By the way, if you haven’t yet tattoo’d the pickel barrel, you really should.

A Brazilian In NYC

Marceu Filho at The West SideMost of my clients and network of freelancers I’ve never met. Every so often, however, one decides to hop him- or herself onto a plane destined for JFK and visit our little burg of NYC. Marceu Filho (PHP Programmer formerly of Seem) joined us for a few weeks while he was working for a development start-up here in the city. In the short amount of time that he was here, we sutured the untidy national relations between Brazil and the USA over a couple (hundred) beers.

Or, rather, I should say, that I had a few, and he rounded off the hundred in record-breaking time and still was able to conduct himself in a professional manner. I have a newfound respect for the Brazilian populace and their alcohol-intake abilities, and have as such reranked my personal list of countries that can handle their booze.

Brazil, which had formerly not made my top five, has landed nicely at number two, right behind Ireland, and preceeding Russia, Italy and France in that order. Interesting note: In the four or so years that I’ve known Marceu, I’ve never seen him without a beer in his hand. I feel unequipped.

We Feel Fine

ifeelfine.gif Sep Kamvar, the technical lead of personalization at Google and a Consulting Professor of Computational Mathematics at Stanford University, and his artist friend, Jonathan Harris, designed a pretty cool Java Applet that searches blogs for the phrase “I Feel” and adds the remaining context to a catalogued database. With Harris’s design, the result of We Feel Fine is a trippy visualization of how the world’s bloggers are feeling at any given time. Sub-sort by genre, gender, location, and narrow results to see specific sub-sets of the blogging demographic.
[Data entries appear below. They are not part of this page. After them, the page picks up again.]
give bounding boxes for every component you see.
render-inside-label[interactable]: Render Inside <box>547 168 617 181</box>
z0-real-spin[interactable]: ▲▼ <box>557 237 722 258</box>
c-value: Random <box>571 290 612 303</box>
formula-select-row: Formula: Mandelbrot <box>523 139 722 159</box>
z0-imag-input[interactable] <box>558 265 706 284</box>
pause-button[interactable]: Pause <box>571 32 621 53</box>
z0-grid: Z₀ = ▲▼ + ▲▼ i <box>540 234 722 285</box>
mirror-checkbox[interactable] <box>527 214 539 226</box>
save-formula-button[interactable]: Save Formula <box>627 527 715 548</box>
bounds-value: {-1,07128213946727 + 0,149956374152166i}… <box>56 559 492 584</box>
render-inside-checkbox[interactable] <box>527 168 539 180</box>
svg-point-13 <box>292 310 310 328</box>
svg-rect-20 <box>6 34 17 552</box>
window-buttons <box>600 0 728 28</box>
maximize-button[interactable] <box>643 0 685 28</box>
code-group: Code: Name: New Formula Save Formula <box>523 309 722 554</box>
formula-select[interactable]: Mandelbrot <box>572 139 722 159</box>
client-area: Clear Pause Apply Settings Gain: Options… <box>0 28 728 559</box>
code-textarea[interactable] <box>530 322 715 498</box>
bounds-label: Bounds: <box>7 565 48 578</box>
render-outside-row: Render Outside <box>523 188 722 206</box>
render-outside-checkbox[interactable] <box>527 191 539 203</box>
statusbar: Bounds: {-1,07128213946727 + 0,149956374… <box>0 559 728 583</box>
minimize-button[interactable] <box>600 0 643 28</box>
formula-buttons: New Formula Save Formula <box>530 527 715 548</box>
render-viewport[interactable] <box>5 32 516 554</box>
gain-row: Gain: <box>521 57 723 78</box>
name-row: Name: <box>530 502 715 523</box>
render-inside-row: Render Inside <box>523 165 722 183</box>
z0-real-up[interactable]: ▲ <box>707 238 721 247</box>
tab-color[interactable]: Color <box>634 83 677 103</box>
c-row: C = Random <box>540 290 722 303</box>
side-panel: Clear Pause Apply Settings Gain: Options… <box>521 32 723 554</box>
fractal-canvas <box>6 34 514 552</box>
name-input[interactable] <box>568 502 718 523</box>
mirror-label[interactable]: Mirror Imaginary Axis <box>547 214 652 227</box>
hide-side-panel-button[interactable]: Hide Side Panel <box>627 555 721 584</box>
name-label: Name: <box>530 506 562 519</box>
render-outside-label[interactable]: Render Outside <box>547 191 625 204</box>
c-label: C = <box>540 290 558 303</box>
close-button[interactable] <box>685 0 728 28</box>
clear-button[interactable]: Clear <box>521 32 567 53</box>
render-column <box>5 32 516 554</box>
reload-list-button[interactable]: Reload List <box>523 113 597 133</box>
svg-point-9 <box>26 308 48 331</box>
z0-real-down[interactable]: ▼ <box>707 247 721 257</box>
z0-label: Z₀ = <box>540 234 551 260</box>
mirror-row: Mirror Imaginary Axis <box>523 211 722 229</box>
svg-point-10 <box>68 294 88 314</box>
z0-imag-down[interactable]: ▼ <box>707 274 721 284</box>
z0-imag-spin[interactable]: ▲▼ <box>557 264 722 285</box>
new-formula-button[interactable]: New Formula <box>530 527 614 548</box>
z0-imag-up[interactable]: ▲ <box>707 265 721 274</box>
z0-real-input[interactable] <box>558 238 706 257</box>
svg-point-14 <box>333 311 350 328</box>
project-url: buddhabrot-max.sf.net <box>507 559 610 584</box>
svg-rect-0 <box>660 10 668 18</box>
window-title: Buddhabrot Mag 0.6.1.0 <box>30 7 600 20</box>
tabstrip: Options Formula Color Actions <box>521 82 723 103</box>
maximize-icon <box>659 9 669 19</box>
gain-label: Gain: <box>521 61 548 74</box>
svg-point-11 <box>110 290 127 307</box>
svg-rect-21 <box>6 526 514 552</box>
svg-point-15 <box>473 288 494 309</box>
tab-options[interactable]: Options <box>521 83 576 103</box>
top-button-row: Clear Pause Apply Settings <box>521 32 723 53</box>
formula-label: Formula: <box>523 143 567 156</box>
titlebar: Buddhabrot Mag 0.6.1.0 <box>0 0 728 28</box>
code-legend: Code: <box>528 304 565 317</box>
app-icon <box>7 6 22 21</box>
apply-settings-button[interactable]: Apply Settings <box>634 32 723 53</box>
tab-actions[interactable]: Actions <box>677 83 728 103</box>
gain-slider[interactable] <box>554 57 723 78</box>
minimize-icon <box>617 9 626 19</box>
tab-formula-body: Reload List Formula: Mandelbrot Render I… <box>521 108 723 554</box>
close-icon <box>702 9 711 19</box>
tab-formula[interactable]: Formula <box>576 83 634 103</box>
I’ve decided that for the next few posts (or at least until I get bored of it) all my blog postings will incorporate the phrase “I feel” just so I can skew their statistics. The more likely result, however, is that I’m doing exactly what they want and simply contributing to their way-cool site.
Click here to see We Feel Fine.

Kudos, guys. I feel impressed.

The Movies Without You

Julian VelardJulian Velard has a new CD out called “The Movies Without You” and, while we weren’t mentioned on the liner notes for designing his site, I still encourage you to give it a listen. The tracks “Joni” and “Jimmy Dean and Steve McQueen” are my favorites, but the others a pretty hot too. My personal favorite of the disk is that, in the lyrics of Joni, JV tries to lure a girl back to his apartment by pleading “I got cable! I got caabbbbllleeeee!!!”

By the way, in reading the fine print in this disk’s ©Copyright, I’ve learned “Unauthorized Duplication is Completely Encouraged.” So grab the contents of this directory and share it amongst your friends.
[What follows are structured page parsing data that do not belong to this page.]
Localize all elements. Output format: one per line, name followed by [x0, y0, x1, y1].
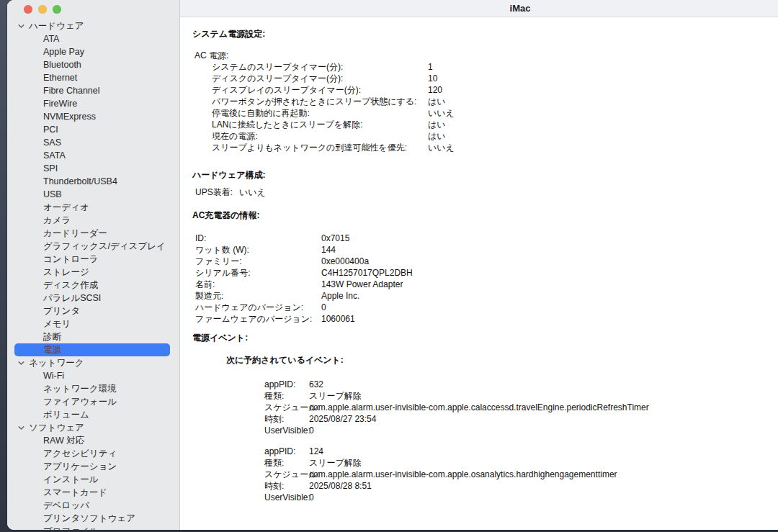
sidebar-item[interactable]: プリンタ	[7, 305, 179, 317]
info-value: 0	[321, 302, 326, 313]
info-value: スリープ解除	[309, 457, 362, 469]
power-event: appPID: 632 種類: スリープ解除 スケジュール: com.apple…	[180, 379, 778, 436]
info-label: 製造元:	[195, 290, 321, 302]
info-value: 0x7015	[321, 233, 349, 244]
info-value: 0	[309, 492, 314, 503]
chevron-down-icon[interactable]	[18, 23, 24, 30]
sidebar-item-label: SATA	[43, 150, 66, 161]
sidebar-item-label: ネットワーク環境	[43, 384, 116, 394]
sidebar-item[interactable]: SATA	[7, 149, 179, 162]
zoom-button[interactable]	[53, 5, 61, 14]
info-value: はい	[428, 119, 446, 130]
sidebar-item[interactable]: グラフィックス/ディスプレイ	[7, 240, 179, 253]
sidebar-item[interactable]: Thunderbolt/USB4	[7, 175, 179, 188]
sidebar-item[interactable]: USB	[7, 188, 179, 201]
sidebar-item-label: プロファイル	[43, 526, 99, 530]
sidebar-item[interactable]: オーディオ	[7, 201, 179, 214]
ups-label: UPS装着:	[195, 186, 233, 198]
sidebar-item[interactable]: Bluetooth	[7, 58, 179, 71]
sidebar-item[interactable]: Ethernet	[7, 71, 179, 84]
info-label: ディスクのスリープタイマー(分):	[212, 73, 428, 84]
info-value: 1	[428, 61, 433, 73]
sidebar-item[interactable]: ディスク作成	[7, 279, 179, 292]
info-label: シリアル番号:	[195, 267, 321, 279]
sidebar-item[interactable]: プロファイル	[7, 525, 179, 530]
sidebar-item[interactable]: SPI	[7, 162, 179, 175]
info-value: 124	[309, 446, 323, 457]
sidebar-item[interactable]: ATA	[7, 32, 179, 45]
sidebar-item[interactable]: カードリーダー	[7, 227, 179, 240]
info-value: 632	[309, 379, 323, 390]
titlebar[interactable]: iMac	[180, 0, 778, 17]
sidebar-item[interactable]: NVMExpress	[7, 110, 179, 123]
ac-power-label: AC 電源:	[194, 50, 778, 61]
sidebar-item-label: プリンタ	[43, 306, 80, 316]
sidebar-item[interactable]: Fibre Channel	[7, 84, 179, 97]
sidebar-item[interactable]: プリンタソフトウェア	[7, 512, 179, 525]
info-value: 10	[428, 73, 437, 84]
sidebar-item[interactable]: コントローラ	[7, 253, 179, 266]
scheduled-events-list: appPID: 632 種類: スリープ解除 スケジュール: com.apple…	[180, 379, 778, 503]
sidebar-item[interactable]: RAW 対応	[7, 434, 179, 447]
chevron-down-icon[interactable]	[18, 425, 24, 431]
sidebar-item-label: アプリケーション	[43, 461, 117, 472]
sidebar-group[interactable]: ネットワーク	[7, 356, 179, 369]
sidebar-item-label: インストール	[43, 474, 98, 484]
sidebar-item[interactable]: デベロッパ	[7, 499, 179, 512]
info-row: パワーボタンが押されたときにスリープ状態にする: はい	[180, 96, 778, 107]
sidebar-item[interactable]: 診断	[7, 330, 179, 343]
sidebar-item[interactable]: インストール	[7, 473, 179, 486]
sidebar-item[interactable]: ボリューム	[7, 408, 179, 421]
info-value: 2025/08/28 8:51	[309, 480, 372, 492]
sidebar-item[interactable]: パラレルSCSI	[7, 292, 179, 305]
info-row: 製造元: Apple Inc.	[180, 290, 778, 302]
sidebar-group[interactable]: ソフトウェア	[7, 421, 179, 434]
sidebar-item[interactable]: アクセシビリティ	[7, 447, 179, 460]
sidebar-item[interactable]: Wi-Fi	[7, 369, 179, 382]
sidebar-item-label: Thunderbolt/USB4	[43, 176, 117, 186]
sidebar-group-label: ハードウェア	[29, 19, 84, 32]
sidebar-item[interactable]: ストレージ	[7, 266, 179, 279]
sidebar-item-label: SPI	[43, 163, 58, 173]
sidebar-group-label: ソフトウェア	[29, 421, 84, 434]
sidebar-item[interactable]: 電源	[14, 343, 170, 356]
sidebar-item[interactable]: ファイアウォール	[7, 395, 179, 408]
sidebar-item[interactable]: アプリケーション	[7, 460, 179, 473]
sidebar-item[interactable]: PCI	[7, 123, 179, 136]
info-label: パワーボタンが押されたときにスリープ状態にする:	[212, 96, 428, 107]
info-label: ID:	[195, 233, 321, 244]
info-row: UserVisible: 0	[180, 492, 778, 503]
info-label: スケジュール:	[264, 402, 309, 413]
sidebar-item-label: ディスク作成	[43, 280, 98, 290]
sidebar-item-label: SAS	[43, 137, 61, 148]
sidebar-item-label: PCI	[43, 125, 58, 135]
info-value: スリープ解除	[309, 390, 362, 402]
sidebar-group[interactable]: ハードウェア	[7, 19, 179, 32]
sidebar-item-label: ファイアウォール	[43, 397, 117, 407]
sidebar-item[interactable]: メモリ	[7, 317, 179, 330]
info-value: Apple Inc.	[321, 290, 359, 302]
info-value: 0xe000400a	[321, 256, 369, 267]
sidebar-item-label: グラフィックス/ディスプレイ	[43, 241, 166, 251]
info-value: いいえ	[428, 107, 455, 119]
info-row: LANに接続したときにスリープを解除: はい	[180, 119, 778, 130]
system-information-window: ハードウェア ATA Apple Pay Bluetooth Ethernet …	[7, 0, 778, 530]
content-area[interactable]: システム電源設定: AC 電源: システムのスリープタイマー(分): 1 ディス…	[180, 17, 778, 530]
sidebar-item[interactable]: Apple Pay	[7, 45, 179, 58]
info-label: ディスプレイのスリープタイマー(分):	[212, 84, 428, 96]
close-button[interactable]	[24, 5, 32, 14]
info-value: 120	[428, 84, 442, 96]
minimize-button[interactable]	[38, 5, 47, 14]
sidebar-item[interactable]: FireWire	[7, 97, 179, 110]
sidebar-item[interactable]: スマートカード	[7, 486, 179, 499]
sidebar-item[interactable]: SAS	[7, 136, 179, 149]
window-title: iMac	[510, 3, 531, 14]
power-event: appPID: 124 種類: スリープ解除 スケジュール: com.apple…	[180, 446, 778, 503]
sidebar-item-label: RAW 対応	[43, 436, 84, 446]
info-row: ファームウェアのバージョン: 1060061	[180, 313, 778, 325]
chevron-down-icon[interactable]	[18, 360, 24, 366]
sidebar-item[interactable]: ネットワーク環境	[7, 382, 179, 395]
info-label: 種類:	[264, 390, 309, 402]
sidebar-item[interactable]: カメラ	[7, 214, 179, 227]
info-label: ファームウェアのバージョン:	[195, 313, 321, 325]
(I feel somewhat non-plussed about duping music with the artist’s permisson.)

Google BlogSearch

Google never ceases to amaze me. Sean told me last night over a few drinks at Soho House that Google now has a BlogSearch…which his diabolical mind is trying to fit into some upcoming projects. When I woke up this morning, I had to run to the computer to see if it was true, or just Captain Morgan talking. Well, he’s right…and they’re already sniffing donline. Thanks Google, your talents a making my job of an organic SEO’er have saved me yet again. Bless you guys…
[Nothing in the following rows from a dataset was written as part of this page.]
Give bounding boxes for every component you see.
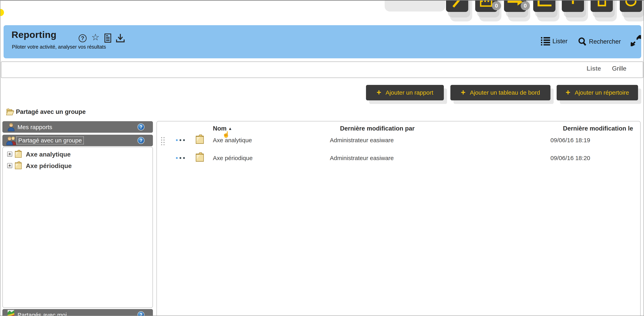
expand-plus-icon[interactable]: + (7, 152, 12, 157)
help-icon[interactable]: ? (79, 34, 86, 42)
row-actions-ellipsis-icon[interactable] (176, 139, 185, 141)
row-actions-ellipsis-icon[interactable] (176, 157, 185, 159)
lister-label: Lister (552, 38, 568, 45)
row-name: Axe périodique (213, 155, 252, 161)
forward-badge: 0 (521, 1, 530, 10)
brand-sun-icon (0, 9, 4, 16)
shared-chart-icon (8, 310, 14, 316)
add-directory-button[interactable]: + Ajouter un répertoire (556, 85, 638, 100)
view-grille-tab[interactable]: Grille (612, 65, 626, 72)
plus-icon: + (461, 89, 466, 95)
breadcrumb: Partagé avec un groupe (16, 108, 86, 115)
box-icon (598, 0, 606, 6)
topbar-clock-button[interactable] (620, 0, 642, 12)
reports-table: Nom▲ Dernière modification par Dernière … (156, 121, 640, 316)
sidebar-section-mes-rapports[interactable]: Mes rapports ? (2, 121, 153, 133)
plus-icon (572, 0, 574, 4)
download-icon[interactable] (116, 33, 125, 43)
lister-button[interactable]: Lister (541, 37, 568, 45)
sidebar-item-label: Mes rapports (18, 124, 52, 131)
sort-asc-icon: ▲ (228, 126, 232, 131)
open-folder-icon (6, 108, 15, 116)
add-report-label: Ajouter un rapport (386, 89, 433, 96)
column-header-modification-par[interactable]: Dernière modification par (296, 125, 459, 132)
row-modified-on: 09/06/16 18:19 (550, 137, 590, 144)
help-badge-icon[interactable]: ? (138, 311, 144, 316)
plus-icon: + (566, 89, 570, 95)
add-dashboard-label: Ajouter un tableau de bord (470, 89, 540, 96)
topbar-box-button[interactable] (590, 0, 613, 12)
calculator-badge: 0 (492, 1, 501, 10)
page-subtitle: Piloter votre activité, analyser vos rés… (12, 44, 106, 50)
favorite-star-icon[interactable]: ☆ (91, 33, 100, 41)
add-dashboard-button[interactable]: + Ajouter un tableau de bord (450, 85, 550, 100)
sidebar-section-partages-avec-moi[interactable]: Partagés avec moi ? (2, 309, 153, 316)
tree-item-label: Axe analytique (26, 151, 71, 158)
user-icon (7, 123, 15, 131)
help-badge-icon[interactable]: ? (138, 123, 144, 131)
expand-plus-icon[interactable]: + (7, 163, 12, 168)
topbar-calculator-button[interactable]: 0 (475, 0, 498, 12)
rechercher-button[interactable]: Rechercher (578, 37, 621, 46)
topbar-edit-button[interactable] (446, 0, 468, 12)
add-directory-label: Ajouter un répertoire (575, 89, 629, 96)
sidebar-item-label: Partagé avec un groupe (16, 136, 84, 144)
rechercher-label: Rechercher (589, 38, 621, 45)
tree-item-axe-periodique[interactable]: + Axe périodique (3, 160, 152, 171)
topbar-forward-button[interactable]: 0 (504, 0, 526, 12)
topbar-search-pill[interactable] (385, 0, 445, 11)
page-header: Reporting ? ☆ Piloter votre activité, an… (4, 25, 641, 58)
plus-icon: + (376, 89, 381, 95)
sidebar-section-partage-groupe[interactable]: Partagé avec un groupe ? (2, 135, 153, 146)
reporting-page: 0 0 Reporting ? ☆ (0, 0, 644, 316)
add-report-button[interactable]: + Ajouter un rapport (366, 85, 444, 100)
document-icon[interactable] (104, 33, 111, 43)
folder-icon (14, 161, 23, 169)
users-group-icon (6, 136, 17, 145)
page-title: Reporting (12, 29, 56, 40)
monitor-icon (538, 0, 552, 6)
sidebar-item-label: Partagés avec moi (18, 312, 67, 316)
drag-handle-icon[interactable] (160, 136, 165, 145)
row-modified-by: Administrateur easiware (330, 155, 394, 161)
view-liste-tab[interactable]: Liste (586, 65, 601, 72)
topbar-add-button[interactable] (562, 0, 584, 12)
help-badge-icon[interactable]: ? (138, 137, 144, 144)
row-modified-on: 09/06/16 18:20 (550, 155, 590, 161)
view-toolbar (1, 61, 643, 78)
row-name: Axe analytique (213, 137, 252, 144)
sidebar-tree-panel: + Axe analytique + Axe périodique (2, 147, 153, 308)
row-modified-by: Administrateur easiware (330, 137, 394, 144)
list-icon (541, 37, 550, 45)
topbar-monitor-button[interactable] (533, 0, 556, 12)
folder-icon (194, 152, 205, 162)
window-top-border (0, 0, 644, 0)
search-icon (578, 37, 586, 46)
column-header-modification-le[interactable]: Dernière modification le (563, 125, 633, 132)
folder-icon (194, 134, 205, 144)
tree-item-axe-analytique[interactable]: + Axe analytique (3, 148, 152, 160)
folder-icon (14, 150, 23, 158)
expand-icon[interactable] (631, 35, 641, 46)
tree-item-label: Axe périodique (26, 162, 72, 170)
Geotag (with Picasa2 & Google Earth)

GeotagWhen I was a kid, I had a dream that when you die, you’re taken to a room in heaven where a red line traces your existance on the world, darting in and out of streets, houses, colleges, towns, states, countries, etc. This way, even if your work didn’t leave an indelible line on society, your steps surely would. In the dream, I saw the lines intersect with my family and then split off again. The lines tangoed with lovers (and glowed more vividly when they crossed), meandered with friends, sped down highways on roadtrips and caromed off near misses with soul mates, only to intertwine again. The pulsing line, so full of activity, only ended when you were laid to rest for good. It’s a stupid dream, but, hey, I was a kid.